'''

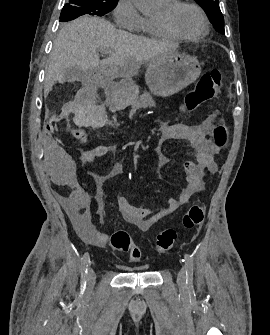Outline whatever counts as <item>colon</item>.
<instances>
[{
	"label": "colon",
	"mask_w": 270,
	"mask_h": 335,
	"mask_svg": "<svg viewBox=\"0 0 270 335\" xmlns=\"http://www.w3.org/2000/svg\"><path fill=\"white\" fill-rule=\"evenodd\" d=\"M222 73L219 69H212L201 75L193 91L185 97L179 110L195 111L203 103L213 99L216 92L221 87ZM73 137L80 142L88 139V132L84 129H74ZM213 138L218 148H223L228 140L229 134L223 124H219L213 129ZM204 219V207L200 203L192 204L182 217V226L187 229H193L201 226ZM178 237V232L173 228L163 229L156 238L155 250L160 253L168 252L173 248ZM112 249L118 252L129 254L131 261H139L142 258V250L135 246L129 233L124 229L116 230L110 240Z\"/></svg>",
	"instance_id": "colon-1"
}]
</instances>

'''

Assignment: All lines above are to be restated word for word, with pictures excluded.

Response for this exercise:
Outline whatever counts as <item>colon</item>.
<instances>
[{
	"label": "colon",
	"mask_w": 270,
	"mask_h": 335,
	"mask_svg": "<svg viewBox=\"0 0 270 335\" xmlns=\"http://www.w3.org/2000/svg\"><path fill=\"white\" fill-rule=\"evenodd\" d=\"M222 73L219 69H212L201 75L193 91L185 97L179 110L195 111L203 103L213 99L216 92L221 87ZM73 137L80 142L88 139V132L84 129H74ZM213 138L218 148H223L228 140L229 134L223 124H219L213 129ZM204 219V207L200 203L192 204L182 217V226L187 229H193L201 226ZM178 237V232L173 228L163 229L156 238L155 250L160 253L168 252L173 248ZM112 249L118 252L129 254L131 261H139L142 258V250L135 246L129 233L124 229L116 230L110 240Z\"/></svg>",
	"instance_id": "colon-1"
}]
</instances>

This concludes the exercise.